[Dataset entries]
= = = = =

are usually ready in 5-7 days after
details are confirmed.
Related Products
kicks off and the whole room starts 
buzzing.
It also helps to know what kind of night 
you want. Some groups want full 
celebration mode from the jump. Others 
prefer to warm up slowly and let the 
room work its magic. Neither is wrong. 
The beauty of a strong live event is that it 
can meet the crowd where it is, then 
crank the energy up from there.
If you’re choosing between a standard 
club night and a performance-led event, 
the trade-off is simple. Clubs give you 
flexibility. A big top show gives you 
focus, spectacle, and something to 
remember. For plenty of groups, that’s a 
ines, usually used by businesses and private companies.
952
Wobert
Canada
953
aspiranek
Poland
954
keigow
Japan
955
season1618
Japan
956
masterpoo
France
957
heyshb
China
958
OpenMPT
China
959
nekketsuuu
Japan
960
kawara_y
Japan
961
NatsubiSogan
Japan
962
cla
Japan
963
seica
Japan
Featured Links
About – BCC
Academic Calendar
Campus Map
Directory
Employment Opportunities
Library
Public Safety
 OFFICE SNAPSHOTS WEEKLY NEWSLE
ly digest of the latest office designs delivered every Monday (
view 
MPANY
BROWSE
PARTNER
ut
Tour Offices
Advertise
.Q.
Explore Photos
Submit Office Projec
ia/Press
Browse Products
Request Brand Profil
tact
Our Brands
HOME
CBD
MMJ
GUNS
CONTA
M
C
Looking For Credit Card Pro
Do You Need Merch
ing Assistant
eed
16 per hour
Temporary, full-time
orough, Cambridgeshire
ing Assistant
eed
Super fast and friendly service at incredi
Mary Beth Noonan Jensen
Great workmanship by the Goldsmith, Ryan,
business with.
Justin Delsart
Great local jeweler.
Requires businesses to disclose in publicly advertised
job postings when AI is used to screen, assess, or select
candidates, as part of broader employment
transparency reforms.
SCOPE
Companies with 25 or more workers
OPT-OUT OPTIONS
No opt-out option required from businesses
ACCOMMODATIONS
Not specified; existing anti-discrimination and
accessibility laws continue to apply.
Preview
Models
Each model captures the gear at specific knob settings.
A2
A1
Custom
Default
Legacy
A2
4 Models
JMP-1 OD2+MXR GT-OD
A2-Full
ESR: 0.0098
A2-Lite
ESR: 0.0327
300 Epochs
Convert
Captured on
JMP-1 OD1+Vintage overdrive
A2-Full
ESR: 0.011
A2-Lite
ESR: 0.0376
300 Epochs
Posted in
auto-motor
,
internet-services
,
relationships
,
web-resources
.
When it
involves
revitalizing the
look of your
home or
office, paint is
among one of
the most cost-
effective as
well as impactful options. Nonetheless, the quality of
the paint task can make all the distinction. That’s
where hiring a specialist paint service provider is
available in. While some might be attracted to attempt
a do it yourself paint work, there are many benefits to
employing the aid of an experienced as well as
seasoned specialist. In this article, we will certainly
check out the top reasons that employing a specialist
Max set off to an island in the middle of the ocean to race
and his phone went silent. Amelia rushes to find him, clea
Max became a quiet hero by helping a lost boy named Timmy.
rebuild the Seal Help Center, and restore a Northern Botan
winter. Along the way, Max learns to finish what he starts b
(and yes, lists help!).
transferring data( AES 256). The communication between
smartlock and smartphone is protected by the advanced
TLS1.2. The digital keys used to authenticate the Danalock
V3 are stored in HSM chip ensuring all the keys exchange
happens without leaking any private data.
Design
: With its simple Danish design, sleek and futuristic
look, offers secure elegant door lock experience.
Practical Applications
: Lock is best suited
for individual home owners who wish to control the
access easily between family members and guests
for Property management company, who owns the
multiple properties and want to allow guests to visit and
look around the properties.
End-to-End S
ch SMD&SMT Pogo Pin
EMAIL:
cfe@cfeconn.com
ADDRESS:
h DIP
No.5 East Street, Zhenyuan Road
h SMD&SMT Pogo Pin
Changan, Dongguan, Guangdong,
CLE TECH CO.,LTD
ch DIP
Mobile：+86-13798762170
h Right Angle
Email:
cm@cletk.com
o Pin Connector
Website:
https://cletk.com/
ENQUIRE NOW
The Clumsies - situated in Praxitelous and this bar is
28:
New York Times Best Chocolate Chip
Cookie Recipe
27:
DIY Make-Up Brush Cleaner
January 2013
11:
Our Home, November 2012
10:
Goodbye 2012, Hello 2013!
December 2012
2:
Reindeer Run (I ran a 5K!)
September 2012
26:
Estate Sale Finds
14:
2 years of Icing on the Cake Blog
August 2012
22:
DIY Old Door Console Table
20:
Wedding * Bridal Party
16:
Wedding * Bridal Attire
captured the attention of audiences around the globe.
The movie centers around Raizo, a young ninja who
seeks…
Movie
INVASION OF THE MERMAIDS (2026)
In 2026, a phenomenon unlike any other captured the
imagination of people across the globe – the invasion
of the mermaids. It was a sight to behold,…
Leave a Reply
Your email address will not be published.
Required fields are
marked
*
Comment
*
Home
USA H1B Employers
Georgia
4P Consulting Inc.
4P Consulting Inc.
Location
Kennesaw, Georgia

= = = = =

EXERCISE DIRECTIONS: The data are to be transcribed in full, exactly as given.

PROBLEM SOLUTION:
are usually ready in 5-7 days after
details are confirmed.
Related Products
kicks off and the whole room starts 
buzzing.
It also helps to know what kind of night 
you want. Some groups want full 
celebration mode from the jump. Others 
prefer to warm up slowly and let the 
room work its magic. Neither is wrong. 
The beauty of a strong live event is that it 
can meet the crowd where it is, then 
crank the energy up from there.
If you’re choosing between a standard 
club night and a performance-led event, 
the trade-off is simple. Clubs give you 
flexibility. A big top show gives you 
focus, spectacle, and something to 
remember. For plenty of groups, that’s a 
ines, usually used by businesses and private companies.
952
Wobert
Canada
953
aspiranek
Poland
954
keigow
Japan
955
season1618
Japan
956
masterpoo
France
957
heyshb
China
958
OpenMPT
China
959
nekketsuuu
Japan
960
kawara_y
Japan
961
NatsubiSogan
Japan
962
cla
Japan
963
seica
Japan
Featured Links
About – BCC
Academic Calendar
Campus Map
Directory
Employment Opportunities
Library
Public Safety
 OFFICE SNAPSHOTS WEEKLY NEWSLE
ly digest of the latest office designs delivered every Monday (
view 
MPANY
BROWSE
PARTNER
ut
Tour Offices
Advertise
.Q.
Explore Photos
Submit Office Projec
ia/Press
Browse Products
Request Brand Profil
tact
Our Brands
HOME
CBD
MMJ
GUNS
CONTA
M
C
Looking For Credit Card Pro
Do You Need Merch
ing Assistant
eed
16 per hour
Temporary, full-time
orough, Cambridgeshire
ing Assistant
eed
Super fast and friendly service at incredi
Mary Beth Noonan Jensen
Great workmanship by the Goldsmith, Ryan,
business with.
Justin Delsart
Great local jeweler.
Requires businesses to disclose in publicly advertised
job postings when AI is used to screen, assess, or select
candidates, as part of broader employment
transparency reforms.
SCOPE
Companies with 25 or more workers
OPT-OUT OPTIONS
No opt-out option required from businesses
ACCOMMODATIONS
Not specified; existing anti-discrimination and
accessibility laws continue to apply.
Preview
Models
Each model captures the gear at specific knob settings.
A2
A1
Custom
Default
Legacy
A2
4 Models
JMP-1 OD2+MXR GT-OD
A2-Full
ESR: 0.0098
A2-Lite
ESR: 0.0327
300 Epochs
Convert
Captured on
JMP-1 OD1+Vintage overdrive
A2-Full
ESR: 0.011
A2-Lite
ESR: 0.0376
300 Epochs
Posted in
auto-motor
,
internet-services
,
relationships
,
web-resources
.
When it
involves
revitalizing the
look of your
home or
office, paint is
among one of
the most cost-
effective as
well as impactful options. Nonetheless, the quality of
the paint task can make all the distinction. That’s
where hiring a specialist paint service provider is
available in. While some might be attracted to attempt
a do it yourself paint work, there are many benefits to
employing the aid of an experienced as well as
seasoned specialist. In this article, we will certainly
check out the top reasons that employing a specialist
Max set off to an island in the middle of the ocean to race
and his phone went silent. Amelia rushes to find him, clea
Max became a quiet hero by helping a lost boy named Timmy.
rebuild the Seal Help Center, and restore a Northern Botan
winter. Along the way, Max learns to finish what he starts b
(and yes, lists help!).
transferring data( AES 256). The communication between
smartlock and smartphone is protected by the advanced
TLS1.2. The digital keys used to authenticate the Danalock
V3 are stored in HSM chip ensuring all the keys exchange
happens without leaking any private data.
Design
: With its simple Danish design, sleek and futuristic
look, offers secure elegant door lock experience.
Practical Applications
: Lock is best suited
for individual home owners who wish to control the
access easily between family members and guests
for Property management company, who owns the
multiple properties and want to allow guests to visit and
look around the properties.
End-to-End S
ch SMD&SMT Pogo Pin
EMAIL:
cfe@cfeconn.com
ADDRESS:
h DIP
No.5 East Street, Zhenyuan Road
h SMD&SMT Pogo Pin
Changan, Dongguan, Guangdong,
CLE TECH CO.,LTD
ch DIP
Mobile：+86-13798762170
h Right Angle
Email:
cm@cletk.com
o Pin Connector
Website:
https://cletk.com/
ENQUIRE NOW
The Clumsies - situated in Praxitelous and this bar is
28:
New York Times Best Chocolate Chip
Cookie Recipe
27:
DIY Make-Up Brush Cleaner
January 2013
11:
Our Home, November 2012
10:
Goodbye 2012, Hello 2013!
December 2012
2:
Reindeer Run (I ran a 5K!)
September 2012
26:
Estate Sale Finds
14:
2 years of Icing on the Cake Blog
August 2012
22:
DIY Old Door Console Table
20:
Wedding * Bridal Party
16:
Wedding * Bridal Attire
captured the attention of audiences around the globe.
The movie centers around Raizo, a young ninja who
seeks…
Movie
INVASION OF THE MERMAIDS (2026)
In 2026, a phenomenon unlike any other captured the
imagination of people across the globe – the invasion
of the mermaids. It was a sight to behold,…
Leave a Reply
Your email address will not be published.
Required fields are
marked
*
Comment
*
Home
USA H1B Employers
Georgia
4P Consulting Inc.
4P Consulting Inc.
Location
Kennesaw, Georgia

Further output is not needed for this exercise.